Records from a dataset
★ ★ ★

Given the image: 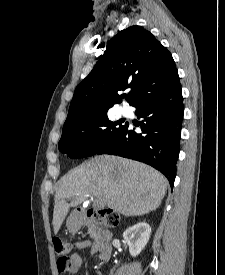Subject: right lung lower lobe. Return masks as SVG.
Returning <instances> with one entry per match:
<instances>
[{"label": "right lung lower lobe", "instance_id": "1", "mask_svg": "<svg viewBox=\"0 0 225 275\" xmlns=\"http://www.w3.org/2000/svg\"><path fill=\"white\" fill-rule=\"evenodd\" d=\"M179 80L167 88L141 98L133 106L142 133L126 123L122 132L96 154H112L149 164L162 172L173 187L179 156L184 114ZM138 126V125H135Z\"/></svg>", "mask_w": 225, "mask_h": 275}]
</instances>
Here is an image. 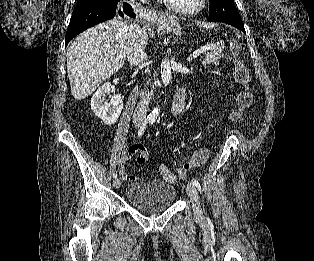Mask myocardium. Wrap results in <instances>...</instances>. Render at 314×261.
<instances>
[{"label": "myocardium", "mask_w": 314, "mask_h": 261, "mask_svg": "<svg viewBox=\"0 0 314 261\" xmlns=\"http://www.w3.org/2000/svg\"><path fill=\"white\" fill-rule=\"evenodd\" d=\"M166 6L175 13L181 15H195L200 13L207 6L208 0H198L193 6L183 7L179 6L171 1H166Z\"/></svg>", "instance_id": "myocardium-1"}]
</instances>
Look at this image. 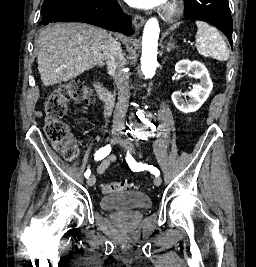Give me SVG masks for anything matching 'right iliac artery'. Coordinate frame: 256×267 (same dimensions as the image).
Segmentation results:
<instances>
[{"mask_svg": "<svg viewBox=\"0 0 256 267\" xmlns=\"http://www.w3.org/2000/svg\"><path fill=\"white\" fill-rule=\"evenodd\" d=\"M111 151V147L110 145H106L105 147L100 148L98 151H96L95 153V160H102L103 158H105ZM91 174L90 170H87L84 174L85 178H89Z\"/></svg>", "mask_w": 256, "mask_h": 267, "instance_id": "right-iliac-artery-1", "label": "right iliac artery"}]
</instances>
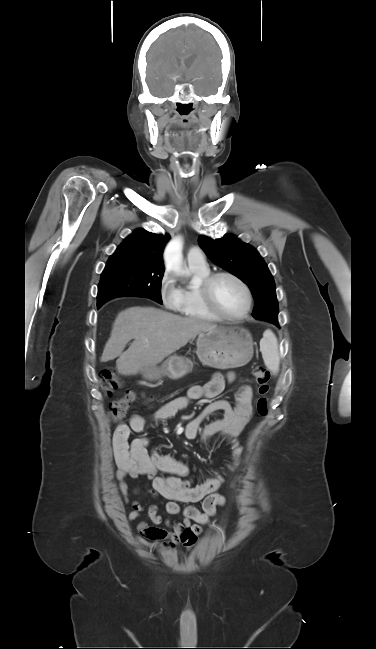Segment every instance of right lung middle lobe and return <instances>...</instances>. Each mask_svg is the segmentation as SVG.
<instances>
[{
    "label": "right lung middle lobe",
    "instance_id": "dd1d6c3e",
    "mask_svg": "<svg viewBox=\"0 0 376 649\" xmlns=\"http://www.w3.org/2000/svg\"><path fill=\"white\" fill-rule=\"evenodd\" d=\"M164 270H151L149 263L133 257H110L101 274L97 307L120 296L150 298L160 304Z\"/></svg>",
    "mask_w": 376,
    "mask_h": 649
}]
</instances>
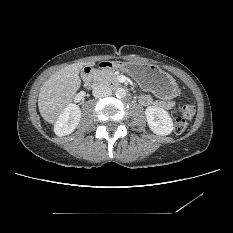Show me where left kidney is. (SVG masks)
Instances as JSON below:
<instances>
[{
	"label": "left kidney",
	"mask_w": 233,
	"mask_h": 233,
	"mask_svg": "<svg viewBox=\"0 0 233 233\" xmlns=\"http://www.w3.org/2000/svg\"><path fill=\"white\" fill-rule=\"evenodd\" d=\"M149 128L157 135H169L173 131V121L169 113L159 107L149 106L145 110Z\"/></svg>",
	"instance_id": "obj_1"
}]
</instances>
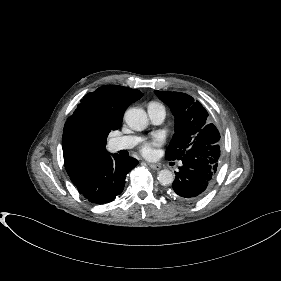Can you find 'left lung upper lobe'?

★ ★ ★

WHAT YOU ARE ASKED TO DO » Nothing but the lines from the line containing "Segment every instance" through the end of the data, both ends included, is to be reproduced, exactly as written and without the pictures.

REPLY TO THE TASK »
Segment every instance of right lung middle lobe and return <instances>...</instances>. Each mask_svg is the segmentation as SVG.
<instances>
[{
    "label": "right lung middle lobe",
    "instance_id": "dd1d6c3e",
    "mask_svg": "<svg viewBox=\"0 0 376 649\" xmlns=\"http://www.w3.org/2000/svg\"><path fill=\"white\" fill-rule=\"evenodd\" d=\"M164 270H151L149 263L133 257H110L101 274L97 307L120 296L150 298L160 304Z\"/></svg>",
    "mask_w": 376,
    "mask_h": 649
}]
</instances>
Show me where left kidney is. (SVG masks)
Instances as JSON below:
<instances>
[{
	"label": "left kidney",
	"mask_w": 233,
	"mask_h": 233,
	"mask_svg": "<svg viewBox=\"0 0 233 233\" xmlns=\"http://www.w3.org/2000/svg\"><path fill=\"white\" fill-rule=\"evenodd\" d=\"M149 128L157 135H169L173 131V121L169 113L159 107L149 106L145 110Z\"/></svg>",
	"instance_id": "obj_1"
}]
</instances>
Can you find 'left lung upper lobe'?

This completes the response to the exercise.